The invitation to exhibit in La Chapelle St Loup, ancien  place of worship on the pilgrimage route  directed us towards the idea of evoking in the form of a journey , the notion of chaos generated by human activities and the way to remedy it by rethinking the sacred. If chaos has been pejorative since the dawn of time and the advent of monotheistic religions, the fact remains that any scientist assures that it should be the norm because it is the very process that gave rise to life on Earth. The order established by humans is unnatural,  and constitutes the real threat to Nature which is born of movement, of an eternal metamorphosis where nothing can remain fixed. This permanent transformation makes that the harmony, the balance, the constancy wanted by the man is vain and dangerous. Appropriating natural resources under the pretext of taming the wild, this unstable and changing environment,  de  shaping the Earth and all living beings is a real sabotage which leads us straight to the cataclysm. We project our own experiences of sociability onto the living and have established norms such as ecosystems that enclose each species in a defined niche, a limited and compartmentalized territory. This antropization of the world defines the instinct of ownership which has generated the legitimization of the exploitation of each natural parcel to the detriment of all the other organisms hostages and captives of humanity.

Between balance and imbalance, the exhibition invites us to stroll through a rough and wild maze  which finds its source outside the Chapel to extend linearly towards the choir of the building. Organic structures echoing the architecture and pointed vaults guide the visitor into a fluctuating space, less contained within the strict limits of the building. Everyone experiences real unstable and destructive "chaos" on this path, engendered by man. Fragments of the damaged world, taken from the site, are given to be seen as so many observations of our violence and question us about our role towards Nature.

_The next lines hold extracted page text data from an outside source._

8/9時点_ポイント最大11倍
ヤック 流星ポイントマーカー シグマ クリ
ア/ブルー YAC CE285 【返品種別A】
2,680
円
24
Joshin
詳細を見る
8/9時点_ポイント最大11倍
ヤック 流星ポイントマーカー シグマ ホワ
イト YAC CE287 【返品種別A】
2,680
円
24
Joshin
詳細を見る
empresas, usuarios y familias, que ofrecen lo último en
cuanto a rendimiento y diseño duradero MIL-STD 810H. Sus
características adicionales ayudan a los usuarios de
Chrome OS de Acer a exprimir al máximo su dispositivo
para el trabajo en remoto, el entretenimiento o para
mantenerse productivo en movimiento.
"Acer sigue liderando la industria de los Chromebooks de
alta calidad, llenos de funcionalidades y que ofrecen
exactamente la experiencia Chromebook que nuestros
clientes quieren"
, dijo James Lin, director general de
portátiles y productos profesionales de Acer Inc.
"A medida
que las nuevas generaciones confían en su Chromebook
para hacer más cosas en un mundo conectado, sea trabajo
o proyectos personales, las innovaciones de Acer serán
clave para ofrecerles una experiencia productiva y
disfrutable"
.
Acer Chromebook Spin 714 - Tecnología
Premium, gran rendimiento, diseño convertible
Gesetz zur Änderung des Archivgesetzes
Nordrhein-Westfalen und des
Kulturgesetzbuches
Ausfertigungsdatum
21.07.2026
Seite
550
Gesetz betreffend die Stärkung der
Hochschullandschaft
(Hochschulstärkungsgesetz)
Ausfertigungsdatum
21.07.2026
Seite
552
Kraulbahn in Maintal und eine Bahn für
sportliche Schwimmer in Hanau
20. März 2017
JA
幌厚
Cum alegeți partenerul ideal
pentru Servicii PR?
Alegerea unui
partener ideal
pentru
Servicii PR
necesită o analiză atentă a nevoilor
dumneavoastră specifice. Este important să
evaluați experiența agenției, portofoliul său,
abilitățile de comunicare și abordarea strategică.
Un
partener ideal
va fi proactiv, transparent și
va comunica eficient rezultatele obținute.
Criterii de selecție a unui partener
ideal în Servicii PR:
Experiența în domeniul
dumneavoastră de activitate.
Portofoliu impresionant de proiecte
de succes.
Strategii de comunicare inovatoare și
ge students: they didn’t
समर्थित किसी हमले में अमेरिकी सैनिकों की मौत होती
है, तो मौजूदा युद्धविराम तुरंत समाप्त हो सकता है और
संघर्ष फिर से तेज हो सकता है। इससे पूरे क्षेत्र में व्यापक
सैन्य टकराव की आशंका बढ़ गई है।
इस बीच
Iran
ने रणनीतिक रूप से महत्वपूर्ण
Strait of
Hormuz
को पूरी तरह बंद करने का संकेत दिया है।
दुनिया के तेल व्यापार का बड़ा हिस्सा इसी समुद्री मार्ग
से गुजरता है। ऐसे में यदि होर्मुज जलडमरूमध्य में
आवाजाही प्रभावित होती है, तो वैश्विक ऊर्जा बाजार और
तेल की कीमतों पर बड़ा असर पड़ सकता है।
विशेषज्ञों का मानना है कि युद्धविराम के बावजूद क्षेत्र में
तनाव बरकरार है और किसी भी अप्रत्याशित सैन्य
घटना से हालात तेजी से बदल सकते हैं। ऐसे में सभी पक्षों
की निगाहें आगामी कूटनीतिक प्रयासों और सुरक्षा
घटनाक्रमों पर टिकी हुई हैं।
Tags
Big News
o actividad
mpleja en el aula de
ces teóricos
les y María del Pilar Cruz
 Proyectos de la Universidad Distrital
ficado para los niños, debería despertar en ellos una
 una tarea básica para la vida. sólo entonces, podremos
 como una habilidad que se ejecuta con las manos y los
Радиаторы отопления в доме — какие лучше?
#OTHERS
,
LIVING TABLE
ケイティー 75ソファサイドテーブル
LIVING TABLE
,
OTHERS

  This journey is strewn with pitfalls and visions of desolate landscapes forcing  to become aware of the disaster. In this tumult, a mise en abyme allows appeasement. By reconnecting with the essential, everyone can  truly feel the Earth in perpetual metamorphosis, and as part of him/herself, each or each species carrying within him/her a part of the Earth that he passes on to the next.

Chapels within the chapel designed as enveloping capsules, soft cocoons, offer themselves to the visitor as places of contemplation or ritual. These spaces make you think, reflect, and allow you to reconnect, or to commune in unison  with Nature, yourself and all the living to find an original and common memory. . 

A necessary rewilding that allows us to feel and consider the Earth as the ultimate space of the sacred, our past, our present and our future.

Karinka Szabo-Detchart and Mehdi Melhaoui.